Start of Data to use

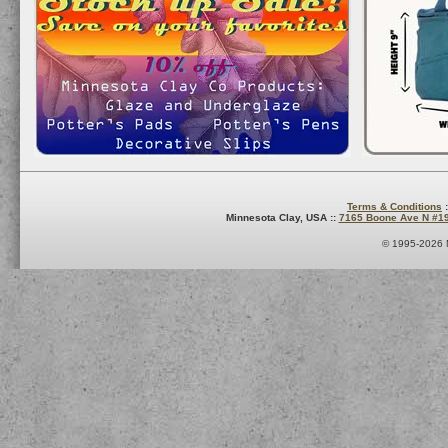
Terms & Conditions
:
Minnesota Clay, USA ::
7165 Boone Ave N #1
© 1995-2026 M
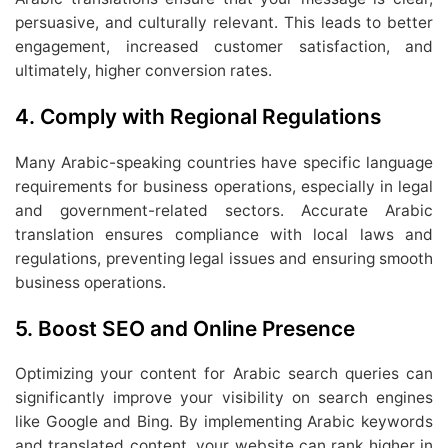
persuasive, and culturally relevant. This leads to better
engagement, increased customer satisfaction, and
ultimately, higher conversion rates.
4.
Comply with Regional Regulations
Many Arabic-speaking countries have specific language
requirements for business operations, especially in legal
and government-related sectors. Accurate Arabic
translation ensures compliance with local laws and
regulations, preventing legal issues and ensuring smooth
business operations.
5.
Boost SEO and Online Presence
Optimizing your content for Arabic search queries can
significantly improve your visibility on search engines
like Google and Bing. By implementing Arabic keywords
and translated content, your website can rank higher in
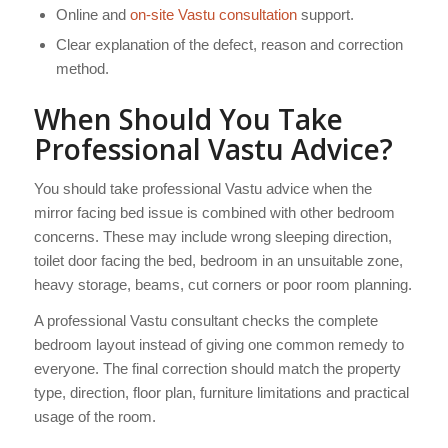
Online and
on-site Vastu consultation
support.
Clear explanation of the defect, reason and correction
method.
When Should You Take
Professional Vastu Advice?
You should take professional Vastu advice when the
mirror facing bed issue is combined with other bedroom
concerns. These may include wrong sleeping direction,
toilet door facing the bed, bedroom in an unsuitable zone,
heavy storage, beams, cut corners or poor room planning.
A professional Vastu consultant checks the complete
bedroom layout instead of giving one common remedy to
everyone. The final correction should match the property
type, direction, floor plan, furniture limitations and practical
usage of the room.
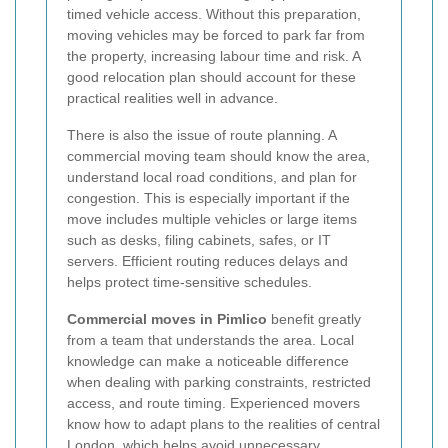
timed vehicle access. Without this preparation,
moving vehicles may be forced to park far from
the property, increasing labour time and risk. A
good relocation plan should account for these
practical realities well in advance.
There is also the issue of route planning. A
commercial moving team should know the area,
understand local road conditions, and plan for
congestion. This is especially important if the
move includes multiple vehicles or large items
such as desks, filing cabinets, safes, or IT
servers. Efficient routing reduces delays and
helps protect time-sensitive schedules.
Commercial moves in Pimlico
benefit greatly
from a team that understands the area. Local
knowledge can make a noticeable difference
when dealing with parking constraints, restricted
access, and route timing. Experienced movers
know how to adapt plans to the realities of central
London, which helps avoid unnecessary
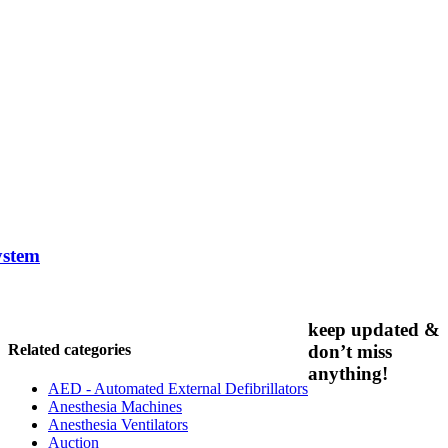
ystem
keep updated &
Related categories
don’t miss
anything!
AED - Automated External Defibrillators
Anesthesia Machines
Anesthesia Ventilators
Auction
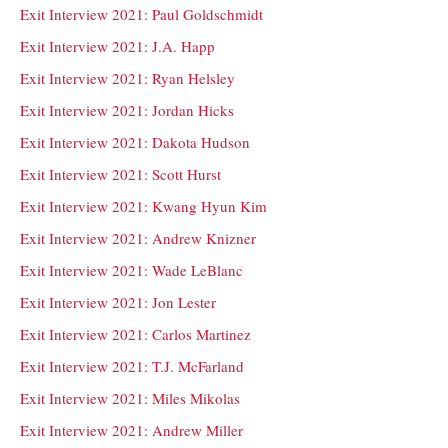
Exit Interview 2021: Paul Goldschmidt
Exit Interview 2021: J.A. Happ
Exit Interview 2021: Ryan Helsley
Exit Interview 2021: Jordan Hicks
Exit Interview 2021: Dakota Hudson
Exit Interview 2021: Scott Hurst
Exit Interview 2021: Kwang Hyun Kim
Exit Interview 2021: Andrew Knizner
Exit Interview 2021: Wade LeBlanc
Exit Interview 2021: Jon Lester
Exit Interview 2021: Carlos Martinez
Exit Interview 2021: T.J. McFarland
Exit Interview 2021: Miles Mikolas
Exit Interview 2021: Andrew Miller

End of Data to use

Say how many lines in the data hold the string "content", and say nothing else.

2